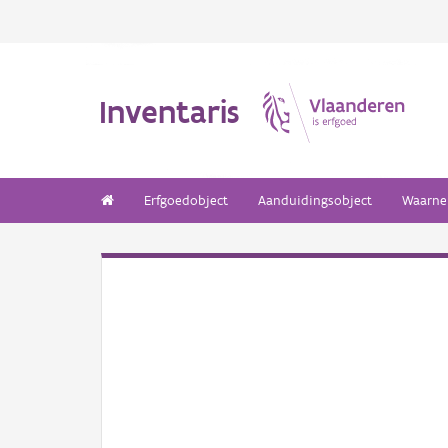
Inventaris
Erfgoedobject
Aanduidingsobject
Waarne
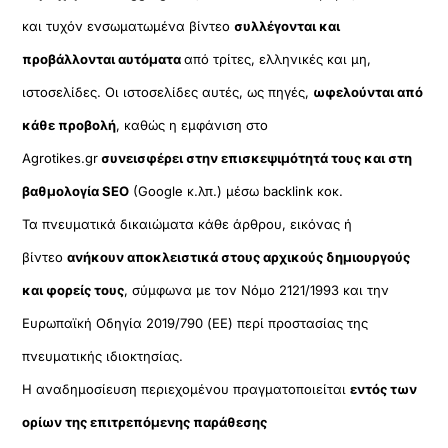
και τυχόν ενσωματωμένα βίντεο
συλλέγονται και
προβάλλονται αυτόματα
από τρίτες, ελληνικές και μη,
ιστοσελίδες. Οι ιστοσελίδες αυτές, ως πηγές,
ωφελούνται από
κάθε προβολή
, καθώς η εμφάνιση στο
Agrotikes.gr
συνεισφέρει στην επισκεψιμότητά τους και στη
βαθμολογία SEO
(Google κ.λπ.) μέσω backlink κοκ.
Τα πνευματικά δικαιώματα κάθε άρθρου, εικόνας ή
βίντεο
ανήκουν αποκλειστικά στους αρχικούς δημιουργούς
και φορείς τους
, σύμφωνα με τον Νόμο 2121/1993 και την
Ευρωπαϊκή Οδηγία 2019/790 (ΕΕ) περί προστασίας της
πνευματικής ιδιοκτησίας.
Η αναδημοσίευση περιεχομένου πραγματοποιείται
εντός των
ορίων της επιτρεπόμενης παράθεσης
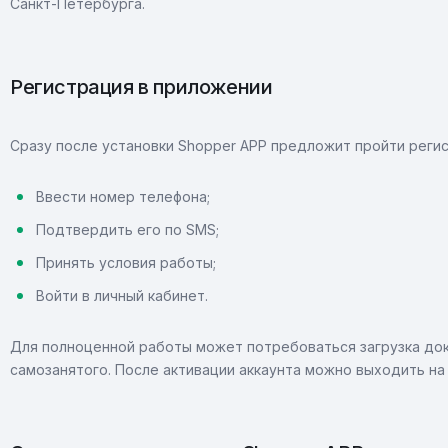
Санкт-Петербурга.
Регистрация в приложении
Сразу после установки Shopper APP предложит пройти регис
Ввести номер телефона;
Подтвердить его по SMS;
Принять условия работы;
Войти в личный кабинет.
Для полноценной работы может потребоваться загрузка до
самозанятого. После активации аккаунта можно выходить на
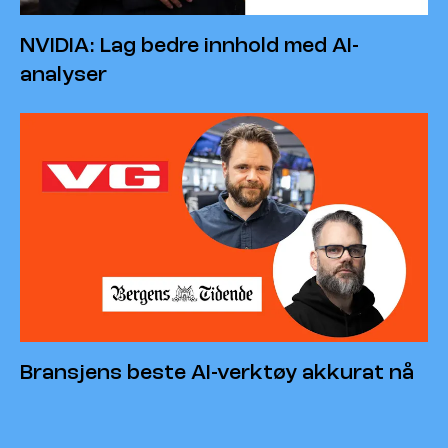
NVIDIA: Lag bedre innhold med AI-
analyser
Bransjens beste AI-verktøy akkurat nå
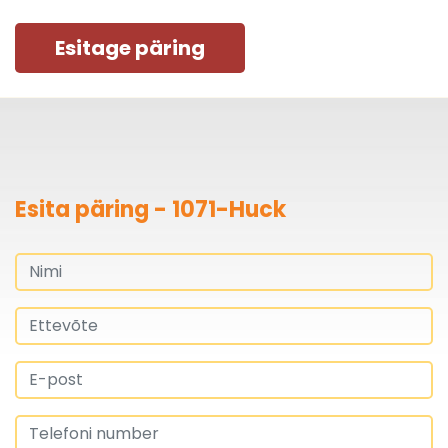
Esitage päring
Esita päring - 1071-Huck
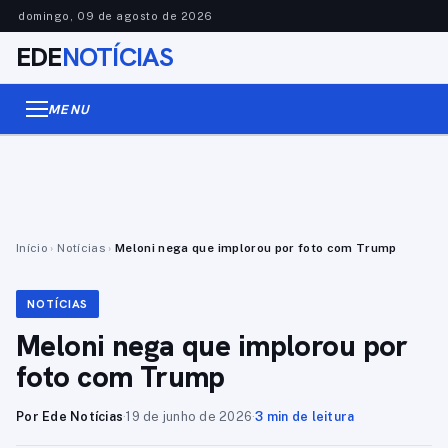
domingo, 09 de agosto de 2026
EDE
NOTÍCIAS
MENU
Início
›
Notícias
›
Meloni nega que implorou por foto com Trump
NOTÍCIAS
Meloni nega que implorou por
foto com Trump
Por Ede Notícias
·
19 de junho de 2026
·
3 min de leitura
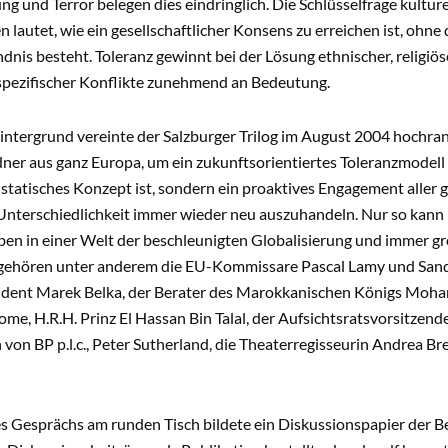
ng und Terror belegen dies eindringlich. Die Schlüsselfrage kulturel
n lautet, wie ein gesellschaftlicher Konsens zu erreichen ist, o
nis besteht. Toleranz gewinnt bei der Lösung ethnischer, religiöse
spezifischer Konflikte zunehmend an Bedeutung.
intergrund vereinte der Salzburger Trilog im August 2004 hochra
er aus ganz Europa, um ein zukunftsorientiertes Toleranzmodell zu
 statisches Konzept ist, sondern ein proaktives Engagement aller g
terschiedlichkeit immer wieder neu auszuhandeln. Nur so kann la
n in einer Welt der beschleunigten Globalisierung und immer gr
gehören unter anderem die EU-Kommissare Pascal Lamy und Sandr
ident Marek Belka, der Berater des Marokkanischen Königs Moha
ome, H.R.H. Prinz El Hassan Bin Talal, der Aufsichtsratsvorsitzen
von BP p.l.c., Peter Sutherland, die Theaterregisseurin Andrea Br
s Gesprächs am runden Tisch bildete ein Diskussionspapier der B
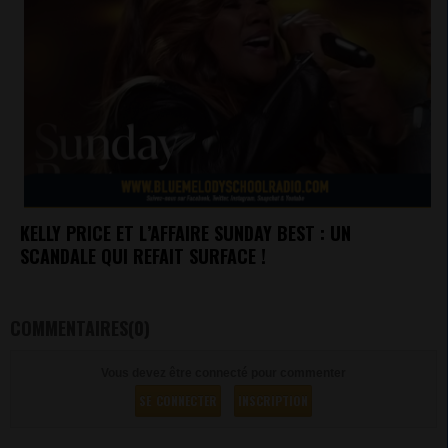
KELLY PRICE ET L’AFFAIRE SUNDAY BEST : UN
SCANDALE QUI REFAIT SURFACE !
COMMENTAIRES(0)
Vous devez être connecté pour commenter
SE CONNECTER
INSCRIPTION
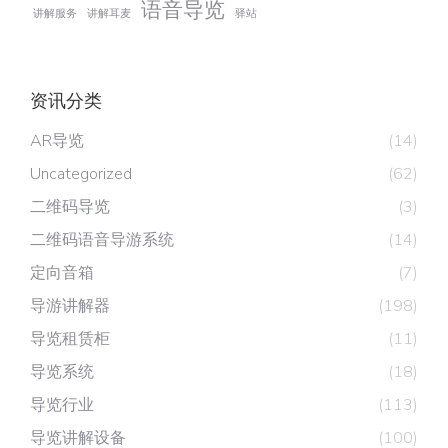
语音导览
讲解服务
讲解耳麦
驿站
资讯分类
AR导览
(14)
Uncategorized
(62)
二维码导览
(3)
二维码语音导游系统
(14)
定向音箱
(7)
导游讲解器
(198)
导览租赁柜
(11)
导览系统
(18)
导览行业
(113)
导览讲解设备
(100)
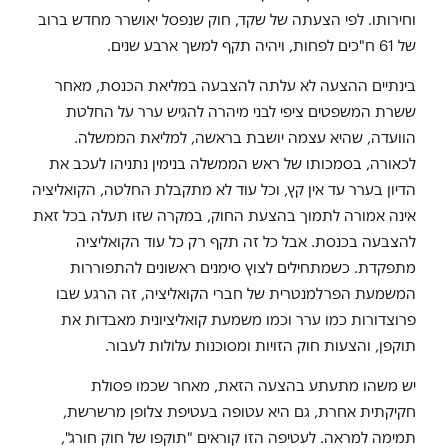
וחירותו
.
לפי הצעתה של שקד, חוק שנפסל יאושרר מחדש ברוב
של 61 ח"כים לפחות, ויהיה תקף למשך ארבע שנים.
בינתיים ההצעה לא עלתה להצבעה במליאת הכנסת, מאחר
ששרת המשפטים ציפי לבני מיהרה להגיש ערר על החלטת
הוועדה, שהיא עצמה יושבת בראשה, למליאת הממשלה.
לכאורה, בסמכותו של ראש הממשלה בנימין נתניהו לעכב את
הדיון בערר עד אין קץ, וכל עוד לא מתקבלת החלטה, הקואליציה
אינה אמורה לתמוך בהצעת החוק, במקרה שזו תעלה בכל זאת
להצבעה בכנסת. אבל כל זה תקף רק כל עוד הקואליציה
מתפקדת. כשמתחילים לצוץ סימנים ראשונים להתפוררות
המשמעת הפרלמנטרית של חברי הקואליציה, זה הרגע שבו
פרוצדורות כמו ערר וכמו משמעת קואליציונית מאבדות את
תוקפן, והצעות חוק הזויות ומסוכנות עלולות לעבור.
יש משהו מתעתע בהצעה הזאת, מאחר שכמו פסולת
חקיקתית אחרת, גם היא עטופה בעטיפת צלופן מרשרשת,
תמימה למראה. לעטיפה הזו קוראים "תוקפו של חוק חורג",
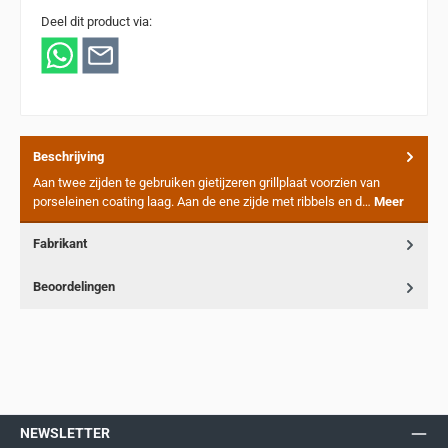
Deel dit product via:
Beschrijving
Aan twee zijden te gebruiken gietijzeren grillplaat voorzien van
porseleinen coating laag. Aan de ene zijde met ribbels en d…
Meer
Fabrikant
Beoordelingen
NEWSLETTER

=== INSTRUCTIONS FOR THE TASK ===
A verbatim reproduction of each entry is expected, with every picture omitted.

=== RESULT OF THE TASK ===
Inventaris
Erfgoedobject
Aanduidingsobject
Waarne
και τυχόν ενσωματωμένα βίντεο
συλλέγονται και
προβάλλονται αυτόματα
από τρίτες, ελληνικές και μη,
ιστοσελίδες. Οι ιστοσελίδες αυτές, ως πηγές,
ωφελούνται από
κάθε προβολή
, καθώς η εμφάνιση στο
Agrotikes.gr
συνεισφέρει στην επισκεψιμότητά τους και στη
βαθμολογία SEO
(Google κ.λπ.) μέσω backlink κοκ.
Τα πνευματικά δικαιώματα κάθε άρθρου, εικόνας ή
βίντεο
ανήκουν αποκλειστικά στους αρχικούς δημιουργούς
και φορείς τους
, σύμφωνα με τον Νόμο 2121/1993 και την
Ευρωπαϊκή Οδηγία 2019/790 (ΕΕ) περί προστασίας της
πνευματικής ιδιοκτησίας.
Η αναδημοσίευση περιεχομένου πραγματοποιείται
εντός των
ορίων της επιτρεπόμενης παράθεσης
Санкт-Петербурга.
Регистрация в приложении
Сразу после установки Shopper APP предложит пройти регис
Ввести номер телефона;
Подтвердить его по SMS;
Принять условия работы;
Войти в личный кабинет.
Для полноценной работы может потребоваться загрузка до
самозанятого. После активации аккаунта можно выходить на
NVIDIA: Lag bedre innhold med AI-
analyser
Bransjens beste AI-verktøy akkurat nå
Esitage päring
Esita päring - 1071-Huck
domingo, 09 de agosto de 2026
EDE
NOTÍCIAS
MENU
Início
›
Notícias
›
Meloni nega que implorou por foto com Trump
NOTÍCIAS
Meloni nega que implorou por
foto com Trump
Por Ede Notícias
·
19 de junho de 2026
·
3 min de leitura
ng und Terror belegen dies eindringlich. Die Schlüsselfrage kulturel
n lautet, wie ein gesellschaftlicher Konsens zu erreichen ist, o
nis besteht. Toleranz gewinnt bei der Lösung ethnischer, religiöse
spezifischer Konflikte zunehmend an Bedeutung.
intergrund vereinte der Salzburger Trilog im August 2004 hochra
er aus ganz Europa, um ein zukunftsorientiertes Toleranzmodell zu
 statisches Konzept ist, sondern ein proaktives Engagement aller g
terschiedlichkeit immer wieder neu auszuhandeln. Nur so kann la
n in einer Welt der beschleunigten Globalisierung und immer gr
gehören unter anderem die EU-Kommissare Pascal Lamy und Sandr
ident Marek Belka, der Berater des Marokkanischen Königs Moha
ome, H.R.H. Prinz El Hassan Bin Talal, der Aufsichtsratsvorsitzen
von BP p.l.c., Peter Sutherland, die Theaterregisseurin Andrea Br
s Gesprächs am runden Tisch bildete ein Diskussionspapier der B
KELLY PRICE ET L’AFFAIRE SUNDAY BEST : UN
SCANDALE QUI REFAIT SURFACE !
COMMENTAIRES(0)
Vous devez être connecté pour commenter
SE CONNECTER
INSCRIPTION
语音导览
讲解服务
讲解耳麦
驿站
资讯分类
AR导览
(14)
Uncategorized
(62)
二维码导览
(3)
二维码语音导游系统
(14)
定向音箱
(7)
导游讲解器
(198)
导览租赁柜
(11)
导览系统
(18)
导览行业
(113)
导览讲解设备
(100)
וחירותו
.
לפי הצעתה של שקד, חוק שנפסל יאושרר מחדש ברוב
של 61 ח"כים לפחות, ויהיה תקף למשך ארבע שנים.
בינתיים ההצעה לא עלתה להצבעה במליאת הכנסת, מאחר
ששרת המשפטים ציפי לבני מיהרה להגיש ערר על החלטת
הוועדה, שהיא עצמה יושבת בראשה, למליאת הממשלה.
לכאורה, בסמכותו של ראש הממשלה בנימין נתניהו לעכב את
הדיון בערר עד אין קץ, וכל עוד לא מתקבלת החלטה, הקואליציה
אינה אמורה לתמוך בהצעת החוק, במקרה שזו תעלה בכל זאת
להצבעה בכנסת. אבל כל זה תקף רק כל עוד הקואליציה
מתפקדת. כשמתחילים לצוץ סימנים ראשונים להתפוררות
המשמעת הפרלמנטרית של חברי הקואליציה, זה הרגע שבו
פרוצדורות כמו ערר וכמו משמעת קואליציונית מאבדות את
תוקפן, והצעות חוק הזויות ומסוכנות עלולות לעבור.
יש משהו מתעתע בהצעה הזאת, מאחר שכמו פסולת
חקיקתית אחרת, גם היא עטופה בעטיפת צלופן מרשרשת,
תמימה למראה. לעטיפה הזו קוראים "תוקפו של חוק חורג",
Deel dit product via:
Beschrijving
Aan twee zijden te gebruiken gietijzeren grillplaat voorzien van
porseleinen coating laag. Aan de ene zijde met ribbels en d…
Meer
Fabrikant
Beoordelingen
NEWSLETTER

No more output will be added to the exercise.